Problem description. From the entries below, pull out each line where "ambito" appears.

*** Block opens ***

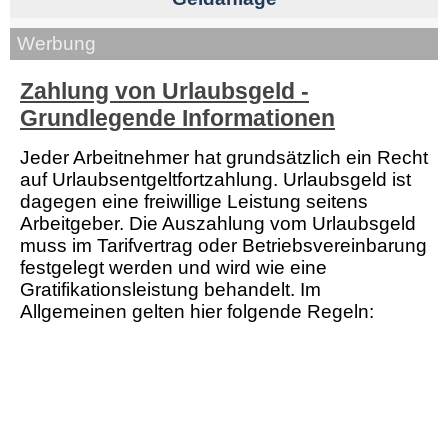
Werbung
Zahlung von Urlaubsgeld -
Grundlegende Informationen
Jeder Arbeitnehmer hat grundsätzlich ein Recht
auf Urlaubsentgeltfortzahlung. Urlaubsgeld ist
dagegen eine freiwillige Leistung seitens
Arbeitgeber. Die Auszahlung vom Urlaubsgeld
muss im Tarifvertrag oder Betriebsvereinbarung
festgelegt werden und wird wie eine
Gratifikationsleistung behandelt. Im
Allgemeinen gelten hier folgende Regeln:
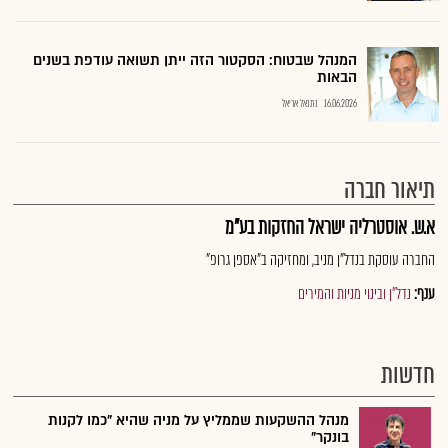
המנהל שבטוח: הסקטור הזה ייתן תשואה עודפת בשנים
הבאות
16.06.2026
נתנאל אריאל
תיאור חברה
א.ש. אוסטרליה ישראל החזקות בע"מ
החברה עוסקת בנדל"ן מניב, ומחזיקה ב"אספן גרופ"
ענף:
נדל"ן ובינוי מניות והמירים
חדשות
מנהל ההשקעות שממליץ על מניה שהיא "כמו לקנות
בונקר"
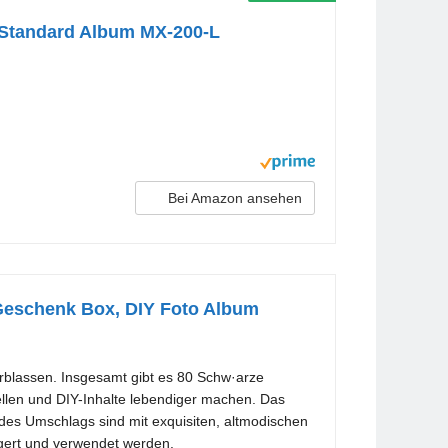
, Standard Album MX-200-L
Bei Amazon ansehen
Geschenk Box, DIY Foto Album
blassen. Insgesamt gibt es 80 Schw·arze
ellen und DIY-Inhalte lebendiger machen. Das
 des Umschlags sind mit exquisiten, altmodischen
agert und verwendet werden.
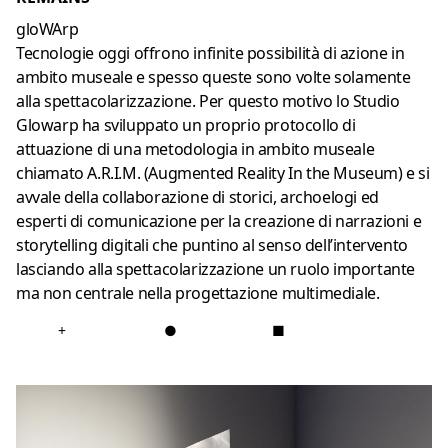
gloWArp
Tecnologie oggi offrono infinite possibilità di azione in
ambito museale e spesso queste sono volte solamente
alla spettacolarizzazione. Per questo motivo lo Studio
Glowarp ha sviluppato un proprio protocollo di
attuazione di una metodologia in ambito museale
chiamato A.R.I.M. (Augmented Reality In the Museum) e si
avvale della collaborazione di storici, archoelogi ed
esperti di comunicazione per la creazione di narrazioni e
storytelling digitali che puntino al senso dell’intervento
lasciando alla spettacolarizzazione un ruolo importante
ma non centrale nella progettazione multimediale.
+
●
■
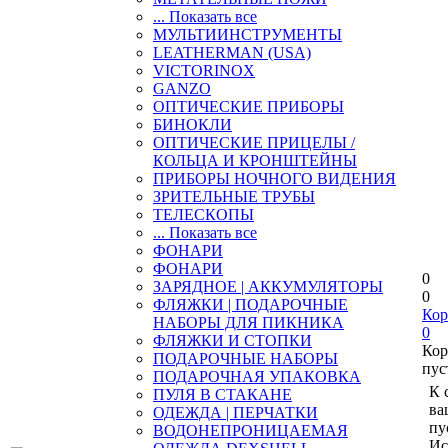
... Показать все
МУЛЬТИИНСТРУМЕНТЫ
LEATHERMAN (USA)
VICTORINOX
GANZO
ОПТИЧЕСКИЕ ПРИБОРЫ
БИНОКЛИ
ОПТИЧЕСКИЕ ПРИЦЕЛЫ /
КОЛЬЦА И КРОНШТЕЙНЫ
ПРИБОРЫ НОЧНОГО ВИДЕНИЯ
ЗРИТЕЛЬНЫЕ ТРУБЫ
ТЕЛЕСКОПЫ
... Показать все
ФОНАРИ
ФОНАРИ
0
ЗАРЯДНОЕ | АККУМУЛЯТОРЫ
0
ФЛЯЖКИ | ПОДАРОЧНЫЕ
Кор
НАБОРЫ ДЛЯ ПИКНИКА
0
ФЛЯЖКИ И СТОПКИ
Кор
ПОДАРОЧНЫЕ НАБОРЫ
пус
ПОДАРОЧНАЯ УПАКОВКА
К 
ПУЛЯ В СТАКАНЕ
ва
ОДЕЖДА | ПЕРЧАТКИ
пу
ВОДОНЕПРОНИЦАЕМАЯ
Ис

*** Block closes ***

The completed task.
ambito museale e spesso queste sono volte solamente
attuazione di una metodologia in ambito museale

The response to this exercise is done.